Dacre Stoker, great-grand nephew of Bram Stoker and co-author with J.D Barker of the first authorized prequel to Dracula, Dracul, will be visiting UTC on Nov. 8th at 7pm in Derthick 201.
Dracul is an historical fictionalized origin story of his great-grand uncle’s life leading up to the writing of his immortal horror fiction novel, Dracula. Dacre Stoker is in many ways the perfect person to write the prequel to his great-grand uncle’s historic novel, as he has been researching and writing about his family’s history for many years. In anticipation of his coming talk, reading, and book signing, we asked Stoker to respond to some questions about his book and what he would be coming to talk about.
What was your experience like co-writing Dracul with J.D Barker ?
First of all we wrote Dracul in the epistolary manner, the same way Bram wrote Dracula. We wanted readers to attain a similar feel when reading both novels. Our collaboration was very symbiotic. I provided a family historical timeline, and tons of factual research from my family. JD and I wove fact and fiction into the story in a seamless manner. JD’s writing style is much more suited for a mystery thriller than mine, so his voice was the predominate one in the finished text.
Students will be interested to know that the protagonist of your novel is based on your own great-grand uncle, Bram Stoker himself. What inspired you to make that decision?
Most of the characters, Bram Stoker, his older sister, Matilda, their older brother Thornley, and other members of the Stoker family as well as Arminius Vambery are all based on real people and are featured in our story. Dracul reads like a made up mystery thriller. It’s not until readers take a look at the Author’s Note at the end, do they realize that most of the story was real or based on real events.

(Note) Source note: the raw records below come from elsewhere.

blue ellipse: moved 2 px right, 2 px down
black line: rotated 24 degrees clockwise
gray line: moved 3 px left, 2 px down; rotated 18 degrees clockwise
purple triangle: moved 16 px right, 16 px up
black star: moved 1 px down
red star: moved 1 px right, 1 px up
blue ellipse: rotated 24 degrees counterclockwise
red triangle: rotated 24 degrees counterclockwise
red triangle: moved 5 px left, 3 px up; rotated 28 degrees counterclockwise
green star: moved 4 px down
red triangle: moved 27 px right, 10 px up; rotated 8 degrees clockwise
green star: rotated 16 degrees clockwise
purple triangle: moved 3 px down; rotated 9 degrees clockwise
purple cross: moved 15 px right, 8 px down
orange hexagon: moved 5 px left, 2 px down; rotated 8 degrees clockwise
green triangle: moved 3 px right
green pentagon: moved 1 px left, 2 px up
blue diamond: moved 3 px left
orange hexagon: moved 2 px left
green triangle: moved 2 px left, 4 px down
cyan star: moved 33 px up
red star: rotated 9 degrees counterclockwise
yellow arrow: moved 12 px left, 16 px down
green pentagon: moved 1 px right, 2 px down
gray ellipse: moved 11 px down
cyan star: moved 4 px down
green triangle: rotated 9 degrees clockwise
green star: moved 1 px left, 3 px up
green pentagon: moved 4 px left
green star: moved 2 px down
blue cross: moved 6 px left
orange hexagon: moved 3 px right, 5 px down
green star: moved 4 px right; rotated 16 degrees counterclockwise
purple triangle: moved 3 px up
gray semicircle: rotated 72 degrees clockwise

What was the research process for you like, to discover who your ancestor would be as a character?
I have been researching my family for many years, so creating life-like characterizations of each of them for our novel was actually quite easy and exciting, especially as I saw them come back to life in or story.
Vampires are an ancient monster various cultures have represented in diverse ways across the globe and throughout history. Yet, vampires seem to have enjoyed a resurgence in popularity in recent years. To what do you attribute the vampire’s both lasting and resurgent popularity?
We all need to be aware that the Vampire has existed in superstitions and folklore in most of the world’s cultures for thousands of years. So they have always been around in one form or another. It takes good authors and screenwriters to adapt a story for these Vampires to continue to be new and exciting and not simply a revised re-run.
What else would you like students to know about your new novel and your coming lecture at our campus?
I am very excited to be coming to UTC. I love to spread the word about my famous relative and some of the secrets and mysteries behind his writing of Dracula as well as highlight my latest efforts with JD Barker about Dracul, the prequel to Dracula. I can guarantee that you will be entertained and learn something at the same time.